- **Work instruction**:
Copy each line below that has "Atria".

(Page layout parsing data)
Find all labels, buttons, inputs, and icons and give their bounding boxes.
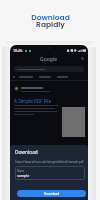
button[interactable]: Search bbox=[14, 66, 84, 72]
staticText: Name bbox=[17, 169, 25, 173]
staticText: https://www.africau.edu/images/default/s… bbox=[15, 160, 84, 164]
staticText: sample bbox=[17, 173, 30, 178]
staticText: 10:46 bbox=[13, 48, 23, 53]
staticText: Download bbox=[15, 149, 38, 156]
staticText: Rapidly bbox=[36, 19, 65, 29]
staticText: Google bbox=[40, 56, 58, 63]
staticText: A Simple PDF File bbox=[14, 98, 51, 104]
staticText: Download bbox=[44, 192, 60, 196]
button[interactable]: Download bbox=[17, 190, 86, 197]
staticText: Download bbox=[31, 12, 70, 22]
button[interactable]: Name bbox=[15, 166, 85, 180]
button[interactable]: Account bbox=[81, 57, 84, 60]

* * *

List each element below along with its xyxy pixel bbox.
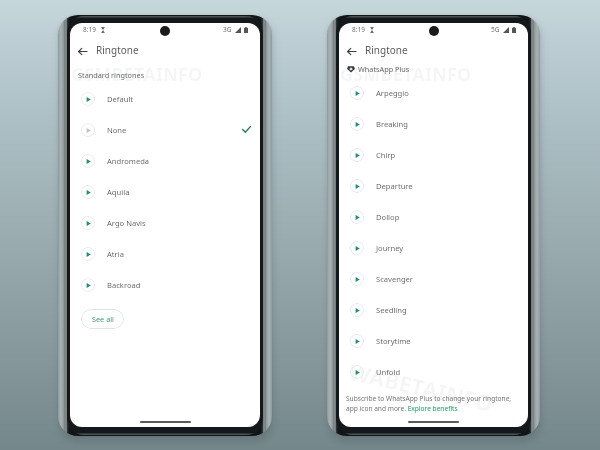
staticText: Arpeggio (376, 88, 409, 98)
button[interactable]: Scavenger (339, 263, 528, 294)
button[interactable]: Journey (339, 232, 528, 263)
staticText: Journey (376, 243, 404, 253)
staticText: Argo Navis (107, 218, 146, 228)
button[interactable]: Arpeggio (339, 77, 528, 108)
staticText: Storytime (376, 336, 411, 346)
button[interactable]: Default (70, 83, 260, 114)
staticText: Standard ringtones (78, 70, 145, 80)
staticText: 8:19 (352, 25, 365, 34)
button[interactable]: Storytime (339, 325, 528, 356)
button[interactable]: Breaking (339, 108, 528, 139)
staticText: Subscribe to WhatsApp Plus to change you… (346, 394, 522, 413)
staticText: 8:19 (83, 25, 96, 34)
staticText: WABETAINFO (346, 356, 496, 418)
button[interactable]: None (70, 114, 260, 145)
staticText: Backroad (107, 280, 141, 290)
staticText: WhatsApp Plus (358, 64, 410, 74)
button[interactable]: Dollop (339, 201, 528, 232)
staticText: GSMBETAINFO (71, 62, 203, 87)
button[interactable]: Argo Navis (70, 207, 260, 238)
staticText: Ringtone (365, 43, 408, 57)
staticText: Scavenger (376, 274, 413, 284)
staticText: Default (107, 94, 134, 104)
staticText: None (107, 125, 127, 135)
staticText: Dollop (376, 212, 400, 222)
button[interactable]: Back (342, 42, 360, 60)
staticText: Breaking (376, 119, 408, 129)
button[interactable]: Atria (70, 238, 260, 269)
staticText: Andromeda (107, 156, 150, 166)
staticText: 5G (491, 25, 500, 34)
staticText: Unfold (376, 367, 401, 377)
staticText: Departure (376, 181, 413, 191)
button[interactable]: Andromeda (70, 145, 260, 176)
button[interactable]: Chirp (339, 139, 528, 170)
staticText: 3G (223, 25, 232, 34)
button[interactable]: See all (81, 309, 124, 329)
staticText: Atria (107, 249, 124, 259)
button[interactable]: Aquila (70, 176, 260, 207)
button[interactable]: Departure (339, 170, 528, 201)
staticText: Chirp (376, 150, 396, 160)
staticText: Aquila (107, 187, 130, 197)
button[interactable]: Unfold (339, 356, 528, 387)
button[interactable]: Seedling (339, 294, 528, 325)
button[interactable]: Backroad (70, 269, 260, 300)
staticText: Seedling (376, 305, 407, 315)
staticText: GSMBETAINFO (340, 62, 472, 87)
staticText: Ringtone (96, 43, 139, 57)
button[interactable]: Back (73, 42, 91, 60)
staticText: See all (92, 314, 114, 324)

- **Output below**:
button[interactable]: Atria (70, 238, 260, 269)
staticText: Atria (107, 249, 124, 259)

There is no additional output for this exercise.